The scientists reconstructed eight new genomes of Yersinia pestis – the bacteria responsible for the first plague pandemic in Europe between the 6th and 8th centuries, known as the Plague of Justinian.

By comparing the genomes to previously published ancient and modern genomes, they discovered multiple closely related strains of Yersinia pestis in the 200 years of the pandemic, some possibly at the same times and in the same regions.

Co-first author Marcel Keller at the Max Planck Institute for the Science of Human History said: “The retrieval of genomes that span a wide geographic and temporal scope gives us the opportunity to assess Y. pestis‘ microdiversity present in Europe during the First Pandemic.”

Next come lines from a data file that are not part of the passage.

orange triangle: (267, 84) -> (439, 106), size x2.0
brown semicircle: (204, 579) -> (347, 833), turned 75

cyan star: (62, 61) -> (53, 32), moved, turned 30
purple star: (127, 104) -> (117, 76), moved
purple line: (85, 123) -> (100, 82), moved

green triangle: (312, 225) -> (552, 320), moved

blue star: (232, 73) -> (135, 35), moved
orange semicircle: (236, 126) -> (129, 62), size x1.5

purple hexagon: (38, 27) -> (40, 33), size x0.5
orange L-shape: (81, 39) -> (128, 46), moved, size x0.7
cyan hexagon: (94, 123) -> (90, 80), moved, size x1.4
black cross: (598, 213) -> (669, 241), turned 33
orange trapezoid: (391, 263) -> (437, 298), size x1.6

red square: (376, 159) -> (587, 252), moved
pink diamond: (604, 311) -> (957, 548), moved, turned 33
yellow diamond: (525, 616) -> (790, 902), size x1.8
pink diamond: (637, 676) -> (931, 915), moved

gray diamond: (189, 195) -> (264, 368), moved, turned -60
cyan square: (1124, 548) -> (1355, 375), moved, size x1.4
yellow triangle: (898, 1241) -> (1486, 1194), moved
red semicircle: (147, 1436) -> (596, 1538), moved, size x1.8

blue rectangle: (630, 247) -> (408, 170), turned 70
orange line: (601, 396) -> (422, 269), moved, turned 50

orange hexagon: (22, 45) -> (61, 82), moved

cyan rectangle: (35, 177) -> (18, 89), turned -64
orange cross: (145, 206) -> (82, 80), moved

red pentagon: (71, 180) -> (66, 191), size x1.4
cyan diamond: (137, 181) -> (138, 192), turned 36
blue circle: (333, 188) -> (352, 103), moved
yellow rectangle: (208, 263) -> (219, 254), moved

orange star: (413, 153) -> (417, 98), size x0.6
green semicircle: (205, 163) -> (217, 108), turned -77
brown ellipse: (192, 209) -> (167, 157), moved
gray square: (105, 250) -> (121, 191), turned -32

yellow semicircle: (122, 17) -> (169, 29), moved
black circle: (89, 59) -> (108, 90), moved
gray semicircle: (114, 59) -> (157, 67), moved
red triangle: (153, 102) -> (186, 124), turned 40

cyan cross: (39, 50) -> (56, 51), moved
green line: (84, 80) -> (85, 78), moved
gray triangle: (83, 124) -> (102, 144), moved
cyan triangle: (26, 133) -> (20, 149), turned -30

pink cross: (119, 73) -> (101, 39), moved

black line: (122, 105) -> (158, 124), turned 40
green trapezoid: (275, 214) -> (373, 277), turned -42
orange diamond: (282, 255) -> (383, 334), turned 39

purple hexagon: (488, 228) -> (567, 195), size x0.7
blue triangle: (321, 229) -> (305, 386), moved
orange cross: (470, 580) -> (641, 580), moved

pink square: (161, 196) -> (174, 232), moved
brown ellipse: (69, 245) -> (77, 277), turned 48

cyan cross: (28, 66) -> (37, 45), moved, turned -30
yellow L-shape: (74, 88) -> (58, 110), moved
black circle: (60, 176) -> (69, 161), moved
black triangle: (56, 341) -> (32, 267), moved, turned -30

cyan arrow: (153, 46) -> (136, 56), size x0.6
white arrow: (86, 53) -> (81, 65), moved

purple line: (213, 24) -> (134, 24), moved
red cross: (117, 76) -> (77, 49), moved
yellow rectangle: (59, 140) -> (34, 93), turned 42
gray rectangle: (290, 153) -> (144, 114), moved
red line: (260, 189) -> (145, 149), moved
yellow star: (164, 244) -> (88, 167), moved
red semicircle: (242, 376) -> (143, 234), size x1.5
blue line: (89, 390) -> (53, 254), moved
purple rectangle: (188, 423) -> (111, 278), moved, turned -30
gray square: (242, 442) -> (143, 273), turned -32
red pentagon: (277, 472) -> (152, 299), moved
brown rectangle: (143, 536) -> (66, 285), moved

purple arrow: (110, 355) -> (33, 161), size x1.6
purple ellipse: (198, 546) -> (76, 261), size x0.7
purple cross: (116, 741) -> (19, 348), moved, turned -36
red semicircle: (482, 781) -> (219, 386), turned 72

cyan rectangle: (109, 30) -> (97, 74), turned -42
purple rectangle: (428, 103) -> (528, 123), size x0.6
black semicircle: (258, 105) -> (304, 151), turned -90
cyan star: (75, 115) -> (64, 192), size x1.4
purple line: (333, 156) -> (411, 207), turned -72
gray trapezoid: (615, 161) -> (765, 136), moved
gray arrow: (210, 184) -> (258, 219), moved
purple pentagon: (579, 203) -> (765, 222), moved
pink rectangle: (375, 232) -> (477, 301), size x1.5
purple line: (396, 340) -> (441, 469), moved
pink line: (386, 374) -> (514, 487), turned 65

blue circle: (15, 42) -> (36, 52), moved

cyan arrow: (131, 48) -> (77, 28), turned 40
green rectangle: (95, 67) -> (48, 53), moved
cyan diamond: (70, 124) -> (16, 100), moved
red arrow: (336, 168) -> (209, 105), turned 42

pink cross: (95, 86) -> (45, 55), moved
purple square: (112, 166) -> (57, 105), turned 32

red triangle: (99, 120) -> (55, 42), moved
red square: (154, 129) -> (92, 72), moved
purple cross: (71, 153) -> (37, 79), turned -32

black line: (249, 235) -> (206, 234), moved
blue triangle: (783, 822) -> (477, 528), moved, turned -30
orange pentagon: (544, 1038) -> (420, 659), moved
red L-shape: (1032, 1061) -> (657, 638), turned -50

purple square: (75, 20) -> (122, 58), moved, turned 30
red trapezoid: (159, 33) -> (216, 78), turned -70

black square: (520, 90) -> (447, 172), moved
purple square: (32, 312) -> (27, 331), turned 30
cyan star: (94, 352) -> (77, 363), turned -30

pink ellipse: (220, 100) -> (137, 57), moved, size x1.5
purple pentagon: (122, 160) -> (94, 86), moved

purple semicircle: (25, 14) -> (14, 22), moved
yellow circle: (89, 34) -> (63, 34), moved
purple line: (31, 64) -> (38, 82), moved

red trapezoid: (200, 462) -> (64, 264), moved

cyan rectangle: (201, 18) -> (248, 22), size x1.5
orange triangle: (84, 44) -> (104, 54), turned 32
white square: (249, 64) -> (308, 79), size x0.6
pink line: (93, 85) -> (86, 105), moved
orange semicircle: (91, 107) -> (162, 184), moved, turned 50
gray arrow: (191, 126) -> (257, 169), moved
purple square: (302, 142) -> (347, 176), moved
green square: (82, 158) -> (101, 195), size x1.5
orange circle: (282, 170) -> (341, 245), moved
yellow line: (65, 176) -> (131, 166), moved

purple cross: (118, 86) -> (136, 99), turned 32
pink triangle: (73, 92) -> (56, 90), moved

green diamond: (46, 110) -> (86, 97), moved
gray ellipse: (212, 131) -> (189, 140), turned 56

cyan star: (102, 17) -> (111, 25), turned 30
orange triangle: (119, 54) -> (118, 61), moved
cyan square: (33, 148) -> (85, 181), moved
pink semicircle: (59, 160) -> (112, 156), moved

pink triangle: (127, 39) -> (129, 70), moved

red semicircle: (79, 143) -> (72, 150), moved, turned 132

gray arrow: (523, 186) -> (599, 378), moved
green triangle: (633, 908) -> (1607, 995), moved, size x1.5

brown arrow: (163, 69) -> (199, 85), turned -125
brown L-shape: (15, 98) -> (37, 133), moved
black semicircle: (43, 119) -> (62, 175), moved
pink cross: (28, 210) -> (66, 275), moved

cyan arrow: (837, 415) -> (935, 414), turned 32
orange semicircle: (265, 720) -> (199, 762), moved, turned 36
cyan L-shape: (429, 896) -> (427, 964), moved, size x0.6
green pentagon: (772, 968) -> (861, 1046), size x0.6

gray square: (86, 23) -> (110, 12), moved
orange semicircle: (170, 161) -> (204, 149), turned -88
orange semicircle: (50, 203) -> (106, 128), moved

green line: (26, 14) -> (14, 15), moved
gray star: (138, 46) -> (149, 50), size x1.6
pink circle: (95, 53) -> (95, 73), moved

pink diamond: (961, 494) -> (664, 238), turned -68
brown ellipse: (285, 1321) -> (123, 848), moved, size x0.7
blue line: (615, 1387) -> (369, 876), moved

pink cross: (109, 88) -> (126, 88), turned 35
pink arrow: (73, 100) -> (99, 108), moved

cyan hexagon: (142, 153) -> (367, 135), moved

The findings were not able to clarify the origin the Justinianic Plague, but the fact that all genomes belong to the same lineage indicates a persistence of plague in Europe or the Mediterranean basin over this time period, instead of multiple reintroductions, Keller said.

The study, published in Proceedings of the National Academy of Sciences, also says plague genomes that appeared near the end of the first pandemic showed deletions in genetic code, as did plague genomes from the late stages of the second pandemic around 1,000 years later – a possible example of convergent evolution.